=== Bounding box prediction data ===
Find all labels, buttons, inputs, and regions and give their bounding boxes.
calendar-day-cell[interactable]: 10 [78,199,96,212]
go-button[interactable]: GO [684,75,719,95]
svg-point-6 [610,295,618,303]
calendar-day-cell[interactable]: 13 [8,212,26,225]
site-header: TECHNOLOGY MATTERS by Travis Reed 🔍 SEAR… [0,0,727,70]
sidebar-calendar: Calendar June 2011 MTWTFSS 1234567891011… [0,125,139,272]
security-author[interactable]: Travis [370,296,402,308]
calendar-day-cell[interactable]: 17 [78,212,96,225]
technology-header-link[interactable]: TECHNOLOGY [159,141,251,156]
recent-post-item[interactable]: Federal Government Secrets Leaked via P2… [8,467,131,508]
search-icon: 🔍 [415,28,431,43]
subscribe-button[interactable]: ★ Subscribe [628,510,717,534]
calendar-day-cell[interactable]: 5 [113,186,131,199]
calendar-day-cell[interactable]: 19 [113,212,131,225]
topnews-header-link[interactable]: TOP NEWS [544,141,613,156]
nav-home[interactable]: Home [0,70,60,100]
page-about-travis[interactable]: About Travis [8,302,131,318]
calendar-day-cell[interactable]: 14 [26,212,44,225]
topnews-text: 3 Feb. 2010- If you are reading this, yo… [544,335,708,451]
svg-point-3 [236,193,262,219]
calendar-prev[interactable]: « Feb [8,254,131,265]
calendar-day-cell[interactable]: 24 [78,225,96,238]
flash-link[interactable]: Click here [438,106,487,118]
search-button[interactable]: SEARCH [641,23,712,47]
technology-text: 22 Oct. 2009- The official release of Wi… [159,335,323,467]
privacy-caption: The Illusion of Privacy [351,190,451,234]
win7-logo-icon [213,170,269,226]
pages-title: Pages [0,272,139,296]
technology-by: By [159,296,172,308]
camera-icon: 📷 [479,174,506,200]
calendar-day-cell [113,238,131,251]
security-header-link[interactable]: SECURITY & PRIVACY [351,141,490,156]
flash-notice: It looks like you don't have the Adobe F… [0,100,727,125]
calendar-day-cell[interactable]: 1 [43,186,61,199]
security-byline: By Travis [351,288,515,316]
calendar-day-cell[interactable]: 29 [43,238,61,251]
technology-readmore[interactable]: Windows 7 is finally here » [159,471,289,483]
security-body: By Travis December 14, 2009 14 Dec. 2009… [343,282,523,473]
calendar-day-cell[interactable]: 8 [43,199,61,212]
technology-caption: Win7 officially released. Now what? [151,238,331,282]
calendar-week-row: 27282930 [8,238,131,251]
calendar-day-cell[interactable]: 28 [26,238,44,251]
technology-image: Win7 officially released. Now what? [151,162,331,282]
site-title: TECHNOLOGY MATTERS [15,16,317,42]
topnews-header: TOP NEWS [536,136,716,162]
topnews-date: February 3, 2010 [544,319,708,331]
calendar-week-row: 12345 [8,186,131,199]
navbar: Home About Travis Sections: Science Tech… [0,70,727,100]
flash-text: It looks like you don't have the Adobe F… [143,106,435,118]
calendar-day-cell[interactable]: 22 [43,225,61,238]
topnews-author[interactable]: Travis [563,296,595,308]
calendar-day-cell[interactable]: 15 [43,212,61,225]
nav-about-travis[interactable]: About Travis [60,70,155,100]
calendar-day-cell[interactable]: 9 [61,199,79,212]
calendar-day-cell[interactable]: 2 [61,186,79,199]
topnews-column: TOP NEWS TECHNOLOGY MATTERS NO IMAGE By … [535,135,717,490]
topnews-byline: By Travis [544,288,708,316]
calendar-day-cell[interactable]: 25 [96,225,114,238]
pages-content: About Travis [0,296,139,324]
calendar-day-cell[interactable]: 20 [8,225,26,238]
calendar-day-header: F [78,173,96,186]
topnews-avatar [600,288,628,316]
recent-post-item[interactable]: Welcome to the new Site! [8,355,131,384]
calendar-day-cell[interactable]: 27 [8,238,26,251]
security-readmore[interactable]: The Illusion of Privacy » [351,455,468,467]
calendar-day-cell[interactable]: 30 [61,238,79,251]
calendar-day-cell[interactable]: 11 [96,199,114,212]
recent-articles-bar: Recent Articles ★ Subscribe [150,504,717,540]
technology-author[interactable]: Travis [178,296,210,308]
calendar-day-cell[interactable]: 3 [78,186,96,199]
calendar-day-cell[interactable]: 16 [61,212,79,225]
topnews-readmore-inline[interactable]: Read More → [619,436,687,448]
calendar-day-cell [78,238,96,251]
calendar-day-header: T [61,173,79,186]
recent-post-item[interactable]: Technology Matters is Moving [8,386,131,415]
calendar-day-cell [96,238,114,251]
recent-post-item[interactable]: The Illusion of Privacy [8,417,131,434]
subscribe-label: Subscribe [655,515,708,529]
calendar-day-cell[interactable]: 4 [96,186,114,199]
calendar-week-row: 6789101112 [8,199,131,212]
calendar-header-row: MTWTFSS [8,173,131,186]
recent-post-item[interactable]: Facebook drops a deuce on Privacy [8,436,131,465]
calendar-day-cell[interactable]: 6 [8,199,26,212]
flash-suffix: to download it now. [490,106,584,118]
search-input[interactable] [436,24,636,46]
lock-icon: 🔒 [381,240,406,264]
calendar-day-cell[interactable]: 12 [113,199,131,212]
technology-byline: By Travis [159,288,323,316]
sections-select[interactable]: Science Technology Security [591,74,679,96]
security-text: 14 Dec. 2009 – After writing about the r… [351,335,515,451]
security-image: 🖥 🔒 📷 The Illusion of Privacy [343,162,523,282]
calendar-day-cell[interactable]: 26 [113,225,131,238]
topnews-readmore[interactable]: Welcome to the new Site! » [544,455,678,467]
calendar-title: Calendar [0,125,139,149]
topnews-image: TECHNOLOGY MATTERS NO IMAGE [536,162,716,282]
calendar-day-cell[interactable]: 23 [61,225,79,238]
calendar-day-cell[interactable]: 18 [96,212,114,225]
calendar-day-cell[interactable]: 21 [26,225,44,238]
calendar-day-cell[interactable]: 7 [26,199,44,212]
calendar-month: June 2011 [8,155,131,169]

=== Work to complete ===
Every entry should be retyped exactly as shown.

=== Solution to this exercise ===
Find all labels, buttons, inputs, and regions and give their bounding boxes.
calendar-day-cell[interactable]: 10 [78,199,96,212]
go-button[interactable]: GO [684,75,719,95]
svg-point-6 [610,295,618,303]
calendar-day-cell[interactable]: 13 [8,212,26,225]
site-header: TECHNOLOGY MATTERS by Travis Reed 🔍 SEAR… [0,0,727,70]
sidebar-calendar: Calendar June 2011 MTWTFSS 1234567891011… [0,125,139,272]
security-author[interactable]: Travis [370,296,402,308]
calendar-day-cell[interactable]: 17 [78,212,96,225]
technology-header-link[interactable]: TECHNOLOGY [159,141,251,156]
recent-post-item[interactable]: Federal Government Secrets Leaked via P2… [8,467,131,508]
search-icon: 🔍 [415,28,431,43]
subscribe-button[interactable]: ★ Subscribe [628,510,717,534]
calendar-day-cell[interactable]: 5 [113,186,131,199]
calendar-day-cell[interactable]: 19 [113,212,131,225]
topnews-header-link[interactable]: TOP NEWS [544,141,613,156]
nav-home[interactable]: Home [0,70,60,100]
page-about-travis[interactable]: About Travis [8,302,131,318]
calendar-day-cell[interactable]: 14 [26,212,44,225]
topnews-text: 3 Feb. 2010- If you are reading this, yo… [544,335,708,451]
svg-point-3 [236,193,262,219]
calendar-prev[interactable]: « Feb [8,254,131,265]
calendar-day-cell[interactable]: 24 [78,225,96,238]
flash-link[interactable]: Click here [438,106,487,118]
search-button[interactable]: SEARCH [641,23,712,47]
technology-text: 22 Oct. 2009- The official release of Wi… [159,335,323,467]
privacy-caption: The Illusion of Privacy [351,190,451,234]
win7-logo-icon [213,170,269,226]
pages-title: Pages [0,272,139,296]
technology-by: By [159,296,172,308]
camera-icon: 📷 [479,174,506,200]
calendar-day-cell [113,238,131,251]
security-header-link[interactable]: SECURITY & PRIVACY [351,141,490,156]
flash-notice: It looks like you don't have the Adobe F… [0,100,727,125]
calendar-day-cell[interactable]: 1 [43,186,61,199]
security-byline: By Travis [351,288,515,316]
calendar-day-cell[interactable]: 29 [43,238,61,251]
technology-readmore[interactable]: Windows 7 is finally here » [159,471,289,483]
security-body: By Travis December 14, 2009 14 Dec. 2009… [343,282,523,473]
calendar-day-cell[interactable]: 8 [43,199,61,212]
technology-caption: Win7 officially released. Now what? [151,238,331,282]
calendar-week-row: 27282930 [8,238,131,251]
calendar-day-cell[interactable]: 28 [26,238,44,251]
technology-image: Win7 officially released. Now what? [151,162,331,282]
site-title: TECHNOLOGY MATTERS [15,16,317,42]
topnews-header: TOP NEWS [536,136,716,162]
topnews-date: February 3, 2010 [544,319,708,331]
calendar-week-row: 12345 [8,186,131,199]
navbar: Home About Travis Sections: Science Tech… [0,70,727,100]
flash-text: It looks like you don't have the Adobe F… [143,106,435,118]
calendar-day-cell[interactable]: 22 [43,225,61,238]
topnews-author[interactable]: Travis [563,296,595,308]
calendar-day-cell[interactable]: 15 [43,212,61,225]
nav-about-travis[interactable]: About Travis [60,70,155,100]
calendar-day-cell[interactable]: 9 [61,199,79,212]
calendar-day-cell[interactable]: 2 [61,186,79,199]
topnews-column: TOP NEWS TECHNOLOGY MATTERS NO IMAGE By … [535,135,717,490]
topnews-byline: By Travis [544,288,708,316]
calendar-day-cell[interactable]: 25 [96,225,114,238]
pages-content: About Travis [0,296,139,324]
calendar-day-cell[interactable]: 20 [8,225,26,238]
calendar-day-header: F [78,173,96,186]
topnews-avatar [600,288,628,316]
recent-post-item[interactable]: Welcome to the new Site! [8,355,131,384]
calendar-day-cell[interactable]: 27 [8,238,26,251]
security-readmore[interactable]: The Illusion of Privacy » [351,455,468,467]
calendar-day-cell[interactable]: 30 [61,238,79,251]
calendar-day-cell[interactable]: 11 [96,199,114,212]
recent-articles-bar: Recent Articles ★ Subscribe [150,504,717,540]
technology-author[interactable]: Travis [178,296,210,308]
calendar-day-cell[interactable]: 3 [78,186,96,199]
calendar-day-cell[interactable]: 16 [61,212,79,225]
topnews-readmore-inline[interactable]: Read More → [619,436,687,448]
calendar-day-cell [78,238,96,251]
calendar-day-header: T [61,173,79,186]
recent-post-item[interactable]: Technology Matters is Moving [8,386,131,415]
calendar-day-cell [96,238,114,251]
recent-post-item[interactable]: The Illusion of Privacy [8,417,131,434]
subscribe-label: Subscribe [655,515,708,529]
calendar-day-cell[interactable]: 4 [96,186,114,199]
calendar-week-row: 6789101112 [8,199,131,212]
calendar-header-row: MTWTFSS [8,173,131,186]
recent-post-item[interactable]: Facebook drops a deuce on Privacy [8,436,131,465]
calendar-day-cell[interactable]: 6 [8,199,26,212]
flash-suffix: to download it now. [490,106,584,118]
search-input[interactable] [436,24,636,46]
lock-icon: 🔒 [381,240,406,264]
calendar-day-cell[interactable]: 12 [113,199,131,212]
technology-byline: By Travis [159,288,323,316]
sections-select[interactable]: Science Technology Security [591,74,679,96]
security-text: 14 Dec. 2009 – After writing about the r… [351,335,515,451]
security-image: 🖥 🔒 📷 The Illusion of Privacy [343,162,523,282]
calendar-day-cell[interactable]: 26 [113,225,131,238]
topnews-readmore[interactable]: Welcome to the new Site! » [544,455,678,467]
calendar-title: Calendar [0,125,139,149]
topnews-image: TECHNOLOGY MATTERS NO IMAGE [536,162,716,282]
calendar-day-cell[interactable]: 23 [61,225,79,238]
calendar-day-cell[interactable]: 18 [96,212,114,225]
calendar-day-cell[interactable]: 21 [26,225,44,238]
calendar-day-cell[interactable]: 7 [26,199,44,212]
calendar-month: June 2011 [8,155,131,169]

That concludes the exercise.